Recently, the O’Neill retrofit was selected by the U.S. Department of Energy’s Building America program as a prototype home. Building America provides a set of guidelines for estimating the energy savings achieved by a package of retrofits or an extensive rehabilitation of an existing home. The O’Neill house report outlines a set of typical operating conditions for creating a building simulation model to compare energy use across the U.S. before and after a series of retrofits is completed.
“We are pleased to have built the first Passive House in California and the first retrofit Passive House in the U.S.,” Milburn said. “Hardly passive, these homes are truly the future of energy-efficient building and the most practical, cost-effective way for us to reduce our daily energy consumption. On the coldest day of the year, Passive Homes can be powered with the same amount of energy it takes to run a hair dryer. This is a tremendous milestone in the American Passive House movement.”

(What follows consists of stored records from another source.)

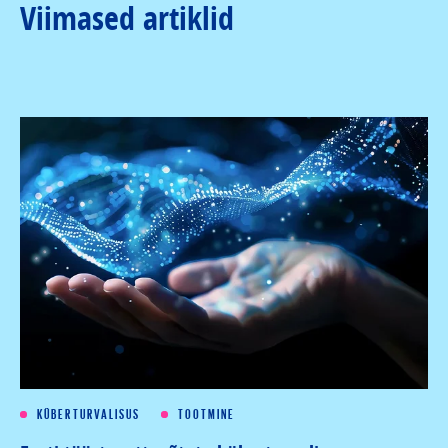
Viimased artiklid
KÜBERTURVALISUS
TOOTMINE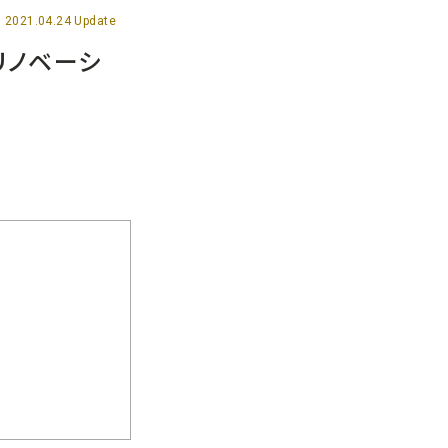
2021.04.24 Update
リノベーシ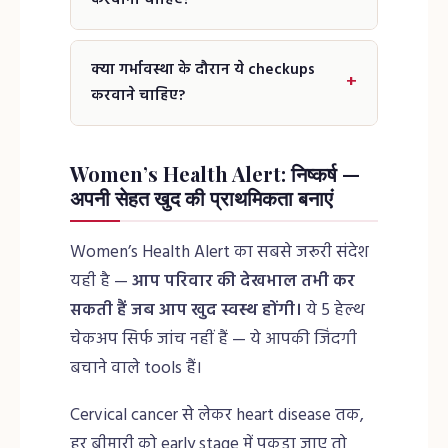
नजदीकी lab ढूंढें।
DEXA Scan bone mineral density measure
करता है। 50 साल के बाद या menopause के तुरंत
क्या गर्भावस्था के दौरान ये checkups
+
बाद Women’s Health Alert guidance के अनुसार
करवाने चाहिए?
यह test जरूरी है। इससे osteoporosis का early
diagnosis हो जाता है।
हाँ। गर्भावस्था में thyroid, blood sugar (GDM
screening), Hb, Vitamin D और BP की नियमित
Women’s Health Alert: निष्कर्ष —
जांच अनिवार्य है। अपने OB-GYN के निर्देशों का पालन
अपनी सेहत खुद की प्राथमिकता बनाएं
करें।
Women’s Health Alert का सबसे जरूरी संदेश
यही है —
आप परिवार की देखभाल तभी कर
सकती हैं जब आप खुद स्वस्थ होंगी।
ये 5 हेल्थ
चेकअप सिर्फ जांच नहीं हैं — ये आपकी जिंदगी
बचाने वाले tools हैं।
Cervical cancer से लेकर heart disease तक,
हर बीमारी को early stage में पकड़ा जाए तो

Beautiful, Inviting and Comfortable
“I am thrilled with the house, and I am so happy to have worked with a team of professionals who are so passionate and knowledgeable about Passive House design,” O’Neill said. “My Mitsubishi Electric system is incredibly quiet, and because I am skinny, keeps me toasty warm — 2 degrees above the Passive House standard of 72 degrees [Fahrenheit]. My favorite thing about my house is that, although unbelievably green, it doesn’t look like one of those geeky, architectural experiments. It is not only highly energy efficient, but it’s also beautiful, inviting and comfortable.”